Beginning at the line that contains "2026 -Ice Cream-」の一般販売", repeat every line of the listing exactly through the final one.
(TASK MATERIAL)
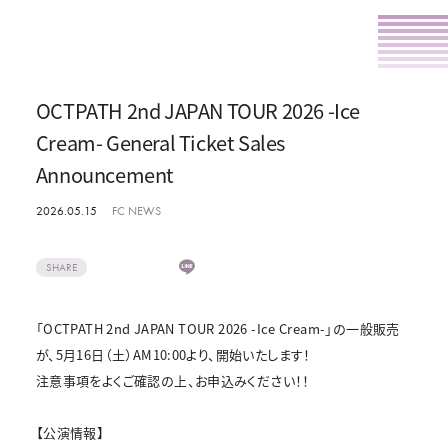
OCTPATH 2nd JAPAN TOUR 2026 -Ice
Cream- General Ticket Sales
Announcement
2026.05.15
FC NEWS
SHARE
「OCTPATH 2nd JAPAN TOUR 2026 -Ice Cream-」の一般販売
が、5月16日（土）AM10:00より、開始いたします！
注意事項をよくご確認の上、お申込みください！！
【公演情報】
(End TASK MATERIAL)
- TASK OUTPUT -
「OCTPATH 2nd JAPAN TOUR 2026 -Ice Cream-」の一般販売
が、5月16日（土）AM10:00より、開始いたします！
注意事項をよくご確認の上、お申込みください！！
【公演情報】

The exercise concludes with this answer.